Galilée disait à ses contemporains : « Si la lune était une sphère parfaite, vous ne la verriez pas ». Par pure curiosité, je vous propose de voir jusqu’à quel point il avait raison.

Until the time of Galileo, it was asserted that there were two worlds. The lower world, called the sublunary world, imperfect and the celestial world, the domain of divine perfection. Under these conditions, the moon had to be a perfect sphere, rigorously smooth.

Galileo said to his contemporaries: "If the moon were a perfect sphere, you would not see it. Out of pure curiosity, I suggest you see how right he was. 

Translated with www.DeepL.com/Translator (free version)

A -Un peu d’optique

Pour les moins aguerris, j’explique ici les bases des lois de la réflexion en optique.

Examinons la figure ci-dessous.

 

Le gros trait bleu représente un miroir. Le gros trait rouge montre le même miroir tourné d’un angle a.

La lumière provient d’une source S. En position bleue, le faisceau, après réflexion, prend la direction D1. Les angles repérés en noir sont égaux (angle d’incidence = angle de réflexion).

En position rouge, le faisceau, après réflexion, prend la direction D2. Les angles repérés en rouge sont égaux.

L’angle entre les directions D1 et D2 vaut 2a.

Examinons la figure suivante

 

Nous avons un miroir avec deux facettes présentant un angle de 1/4° entre elles.

Le faisceau D1 provient d’un point au bord du soleil. Le faisceau D2 provient du point diamétralement opposé. L'angle entre les 2 directions est celui sous lequel on voit le soleil soit environ 0,5°.

Les 2 faisceaux convergent sur l’œil de l’observateur.

B -La lune en bille parfaite

Supposons la lune comme une sphère parfaite sans la moindre aspérité même microscopique. Elle aurait alors l’aspect d’une énorme bille de roulement. Une telle sphère peut être considérée comme un ensemble de facettes en nombre infini. Les considérations ci-dessus nous permettent de comprendre que quand le soleil éclaire une bille parfaite, l’ensemble des facettes couvrant un angle de 0,25° renvoie sa lumière dans une même direction qui peut être l’œil de l’observateur.

Ainsi, si la lune était plus lisse  que le crane d’un chauve, chaque observateur n’en verrait qu’un disque couvrant 0,25° de sa périphérie.
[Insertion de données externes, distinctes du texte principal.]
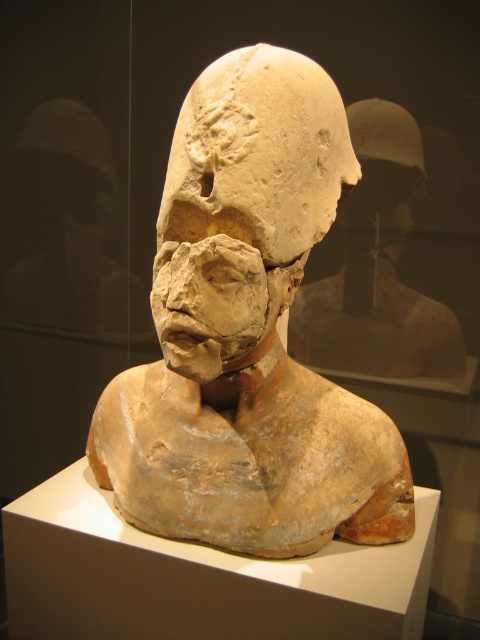 You are standing in front of the sculpture and want to touch the point at coordinates point (215,170). Considering the sculpture is on a pedestal, can you reach it without climbing?

The point (215,170) is 5.21 feet from the viewer. Since the average person is about 5.5 feet tall, you can reach up to approximately 5.5 feet. Therefore, you can reach the point (215,170) without climbing.

You are an art student analyzing the sculpture exhibit. You notice two sculptures labeled as earthenware sculpture at center and matte clay bust at center. Which one has a greater height?

The earthenware sculpture at center is much taller than the matte clay bust at center.

You are an art student standing in front of a sculpture in a museum. You need to sketch the matte clay head at center. Where should you position yourself to capture its central features accurately?

The matte clay head at center is located at point 0.322 on the x axis and 0.510 on the y axis, so you should position yourself directly in front of the point (244, 205) to capture its central features accurately.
NB: Ce calcul est le même que celui qui permet d'évaluer la taille d'une étoile artificielle obtenue en faisant briller une petite bille sous le soleil.

Dès lors le calcul est très simple.

La lune a une circonférence d’environ 10 000km (on se contente ici d’un calcul à la louche).

Un cône de 0,25° dont le sommet est au centre de la lune  à une base de diamètre 10 000 / 360 / 4 ≅ 7km à la surface de la lune.

La lune est en moyenne à 384 000 km de la terre, donc un cercle de 7km est vu sous un angle de 7 / 384 000 = 1,‚82 x 10-5 rd soit 0,001°

Le point brillant de la lune serait vu sous 0,001° soit 0,06’ alors que la résolution de l’œil humain est de l’ordre de 1’!

La lune serait vue comme une étoile. 

C -Quelle magnitude pour cette ‘’étoile’’ ?

À supposer que la lune soit parfaite, son coefficient de réflexion serait de 100 % et son coefficient de diffusion nul.

Considérons les rayons issus du centre du soleil et qui seront réfléchis vers nous. Ils couvrent sur la bille un angle de 0,25°. Après réflexion sur la petite zone concernée, ils forment un cône de 0,5° d’angle au sommet .

Les points à la périphérie du soleil forment eux, une infinité de cônes de 0,5° mais dont les axes sont inclinés de 0,25° dans toutes les directions.

L’ensemble constitue un cône de 0,5 + 2 x 0,25 = 1° d’angle au sommet.

La lune est à environ 384000km. Je néglige le fait que le point focal est un demi rayon de lune au-delà. Au niveau de la terre, on a une tache circulaire dont le diamètre est de 384000 x tg(1°) = 6700km. Le rapport entre l’éclairement sur la bille (la zone brillante de 7km de diamètre) et celui au sol est égal au rapport des aires donc au carré de 6700 / 7 soit 916 000 en arrondissant.

Notre étoile serait 916 000 fois moins lumineuse que le soleil. Arrondissons à 1 million, on ne recherche pas la précision ici, juste un ordre de grandeur.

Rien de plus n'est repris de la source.